Na najbliższej sesji rady miejskiej ma być poddana głosowaniu uchwała ustalająca granice jednomandatowych okręgów wyborczych.Kilka z nich ma dosyć dziwaczne granice.Mnie jednak szczególnie zainteresowały dwa nr 6 (kolor niebieski) i 5 (czerwony) znajdujące się w Kolbuszowej.
Podział ulic miedzy okręgami nr 5 i 6 jest dziwaczny i rozrywa naturalne historyczne granice miasteczka?
Ulice Nowe Miasto , Janka Bytnara,oraz Obrońców Pokoju należą do starej dzielnicy Kolbuszowej gdzie jest też Plac Wolności oraz ul. Piłsudskiego.Natomiast Szopena i Matejki do osiedla nr 1 które było wybudowana na "księżych polach".W starej dzielnicy mieszkają "pnioki" a na osiedlu "ptoki" pochodzących z okolicznych wiosek.Inni ludzie inna trochę mentalność.dlaczego więc i w imię czego rozerwano na części te od lat nie związane ze sobą społeczności?

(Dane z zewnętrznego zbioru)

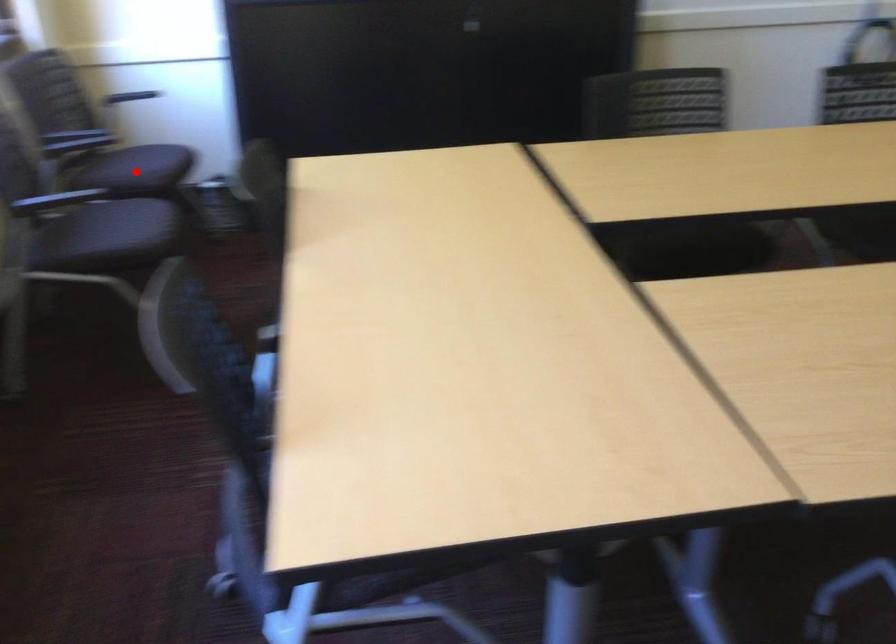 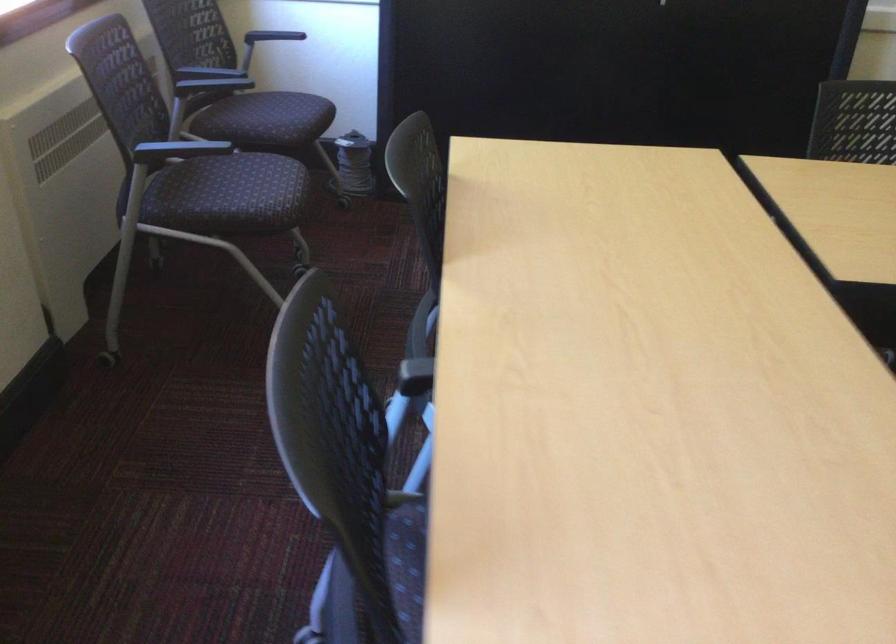 Question: I am providing you with two images of the same scene from different viewpoints. A red point is shown in image1. For the corresponding object point in image2, is it positioned nearer or farther from the camera?

Choices:
 (A) Nearer
 (B) Farther

Answer: (A) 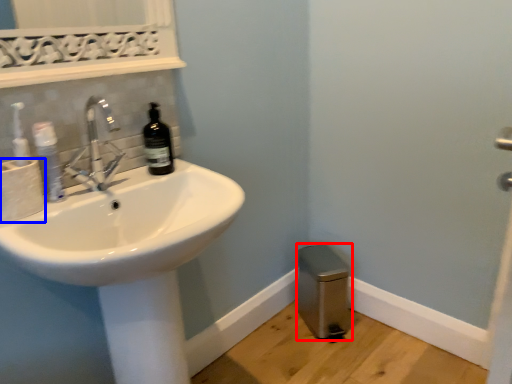 Question: Which point is further to the camera, bidet (highlighted by a red box) or toilet paper (highlighted by a blue box)?

Choices:
 (A) bidet
 (B) toilet paper

Answer: (A) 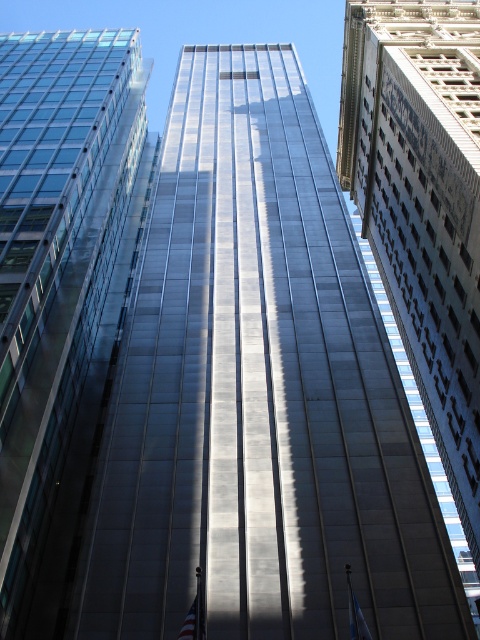 Which is more to the left, glassy reflective skyscraper at left or reflective glass skyscraper at center?

glassy reflective skyscraper at left

Can you confirm if glassy reflective skyscraper at left is taller than reflective glass skyscraper at center?

Incorrect, glassy reflective skyscraper at left's height is not larger of reflective glass skyscraper at center's.

Does point (142, 90) come closer to viewer compared to point (373, 115)?

That is False.

Where is `glassy reflective skyscraper at left`? This screenshot has width=480, height=640. glassy reflective skyscraper at left is located at coordinates (55, 260).

Does american flag at lower center have a lesser width compared to blue fabric flag at center?

Incorrect, american flag at lower center's width is not less than blue fabric flag at center's.

Who is shorter, american flag at lower center or blue fabric flag at center?

blue fabric flag at center

Which is in front, point (192, 632) or point (360, 632)?

Positioned in front is point (360, 632).

The image size is (480, 640). What are the coordinates of `american flag at lower center` in the screenshot? It's located at (194, 616).

From the picture: Does glassy reflective skyscraper at left have a lesser width compared to american flag at lower center?

No.

Is glassy reflective skyscraper at left bigger than american flag at lower center?

Yes.

Describe the element at coordinates (55, 260) in the screenshot. I see `glassy reflective skyscraper at left` at that location.

Locate an element on the screen. This screenshot has width=480, height=640. glassy reflective skyscraper at left is located at coordinates tap(55, 260). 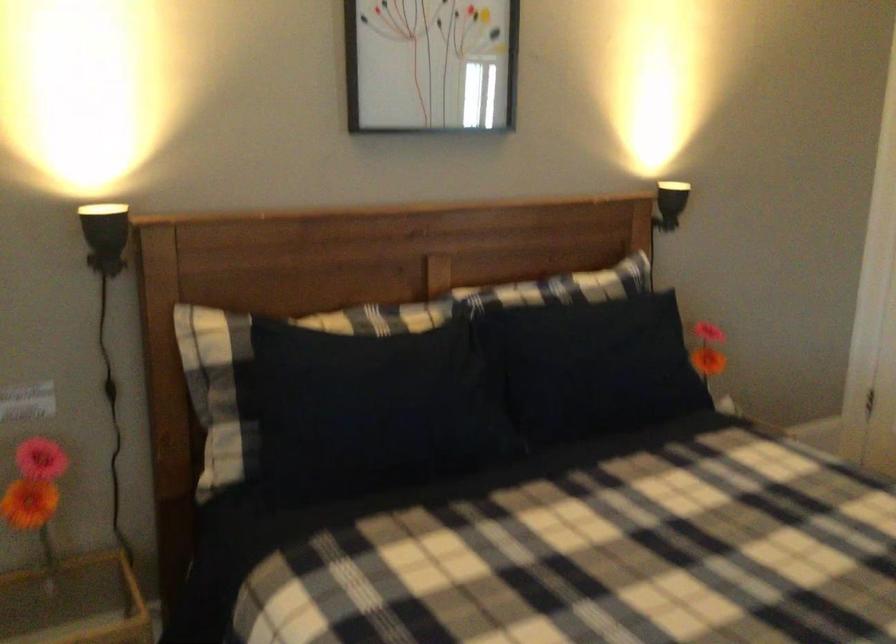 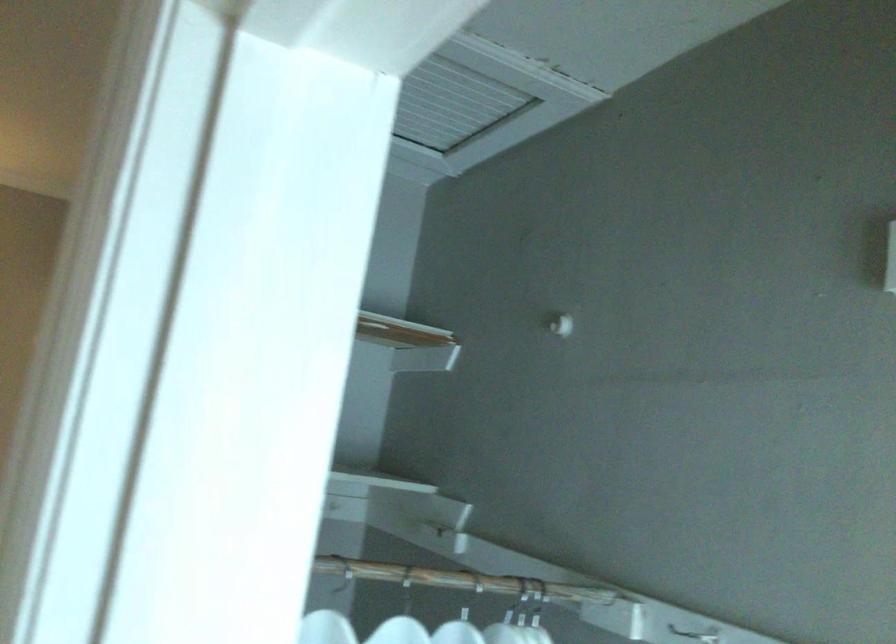 Question: The images are taken continuously from a first-person perspective. In which direction are you moving?

Choices:
 (A) Left
 (B) Right
 (C) Forward
 (D) Backward

Answer: (B) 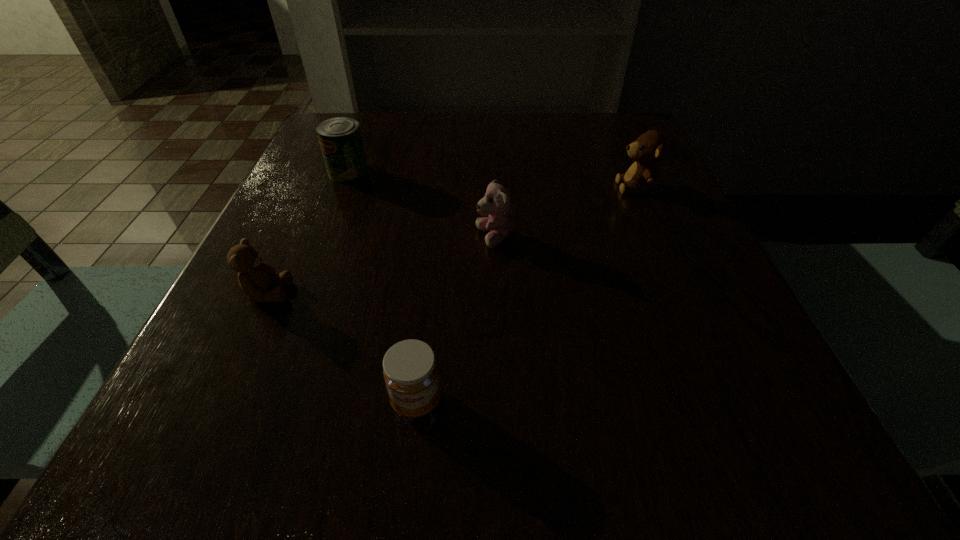 Identify which teddy bear is the closest to the nearest teddy bear. Please provide its 2D coordinates. Your answer should be formatted as a tuple, i.e. [(x, y)], where the tuple contains the x and y coordinates of a point satisfying the conditions above.

[(496, 204)]

Select which teddy bear appears as the closest to the rightmost teddy bear. Please provide its 2D coordinates. Your answer should be formatted as a tuple, i.e. [(x, y)], where the tuple contains the x and y coordinates of a point satisfying the conditions above.

[(496, 204)]

This screenshot has height=540, width=960. In order to click on free spot that satisfies the following two spatial constraints: 1. at the face of the second object from right to left; 2. on the front label of the third object from left to right in this screenshot , I will do `click(499, 401)`.

You are a GUI agent. You are given a task and a screenshot of the screen. Output one action in this format:
    pyautogui.click(x=<x>, y=<y>)
    Task: Click on the free space that satisfies the following two spatial constraints: 1. on the face of the rightmost teddy bear; 2. on the front label of the third object from left to right
    This screenshot has height=540, width=960.
    Given the screenshot: What is the action you would take?
    pyautogui.click(x=730, y=401)

Locate an element on the screen. The width and height of the screenshot is (960, 540). free space that satisfies the following two spatial constraints: 1. at the face of the second teddy bear from right to left; 2. on the front label of the nearest object is located at coordinates (499, 401). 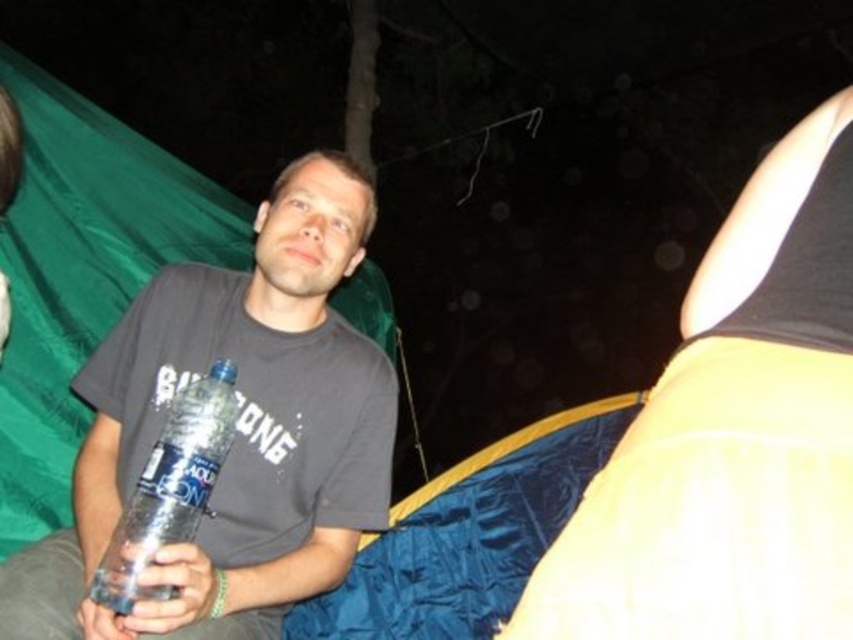 You are standing at the center of the image. Which direction should you look to see the matte yellow fabric at upper right?

The matte yellow fabric at upper right is located at coordinates 0.681 on the x axis and 0.860 on the y axis, so you should look to the upper right direction to see it.

You are navigating through a dark forest at night and see two glowing points of light in the distance. The first point is labeled as point [144,385] and the second is point [170,540]. According to the image, which point is closer to you?

Point [170,540] is closer to you because point [144,385] is behind it. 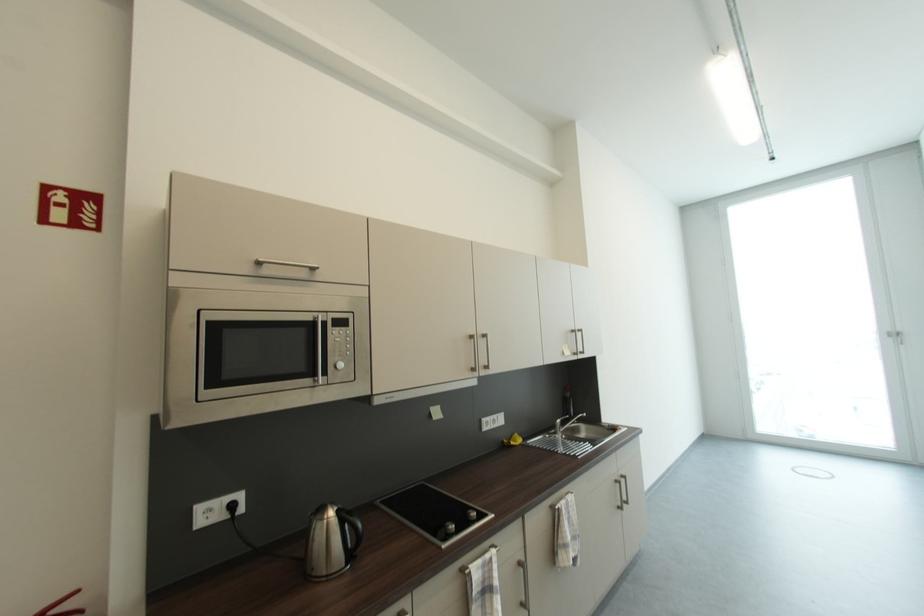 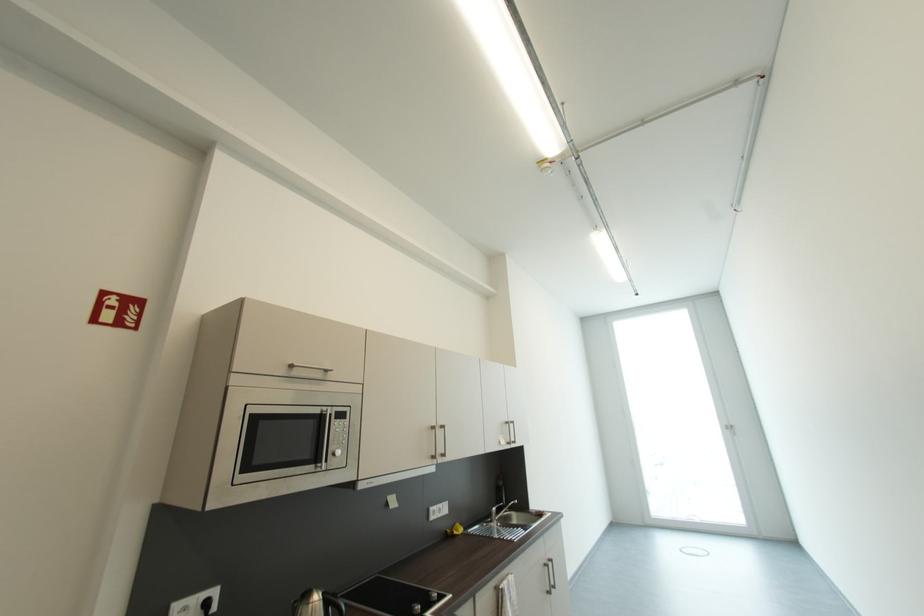 Locate, in the second image, the point that corresponds to [480,368] in the first image.

(440, 456) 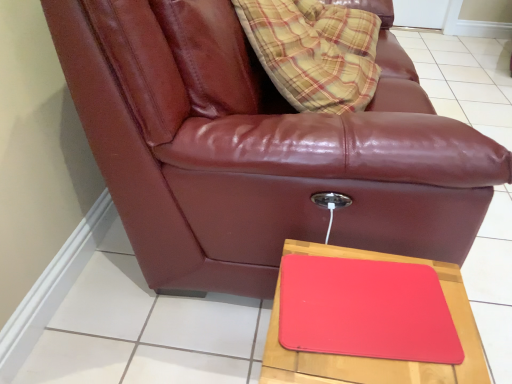 What are the coordinates of `blank space above rubberized red tray at lower right (from a real-world perspective)` in the screenshot? It's located at (384, 313). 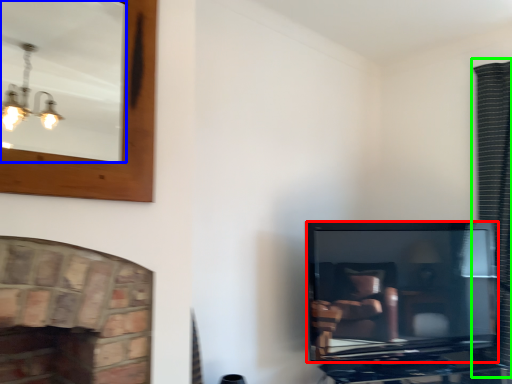 Question: Which object is positioned closest to television (highlighted by a red box)? Select from mirror (highlighted by a blue box) and curtain (highlighted by a green box).

Choices:
 (A) mirror
 (B) curtain

Answer: (B) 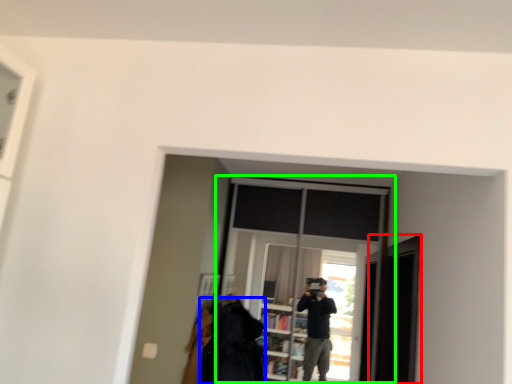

Mamy być społeczeństwem obywatelskim,nie niszczmy więc naturalnych zależności jakie istnieją od lat między mieszkańcami poszczególnych ulic.
Trudno nie oprzeć się wrażeniu że granice tych okręgów zostały wyznaczone pod doraźne interesy rządzącej w Kolbuszowej koalicji.Gdyby ustalono naturalne granice okręgów to spotkali by siew jednym panowie Józef Fryc (ul Matejki) oraz Dorian Pik (ul Wojska Polskiego).
W ten oto sposób niszczy się zalążki społeczeństwa obywatelskiego,samorządności w naszym miasteczku.
Proszę więc o skorygowanie granic tych okręgów tak aby odpowiadały rzeczywistym interesom zamieszkałych tam Kolbuszowian.
z poważaniem
Kolbuszowski Magiel
List ten wysyłam do wszystkich radnych,pana burmistrza,Korso Kolbuszowskie (przedstawiciela niezaleznej prasy) oraz miejscowych portali informacyjnych.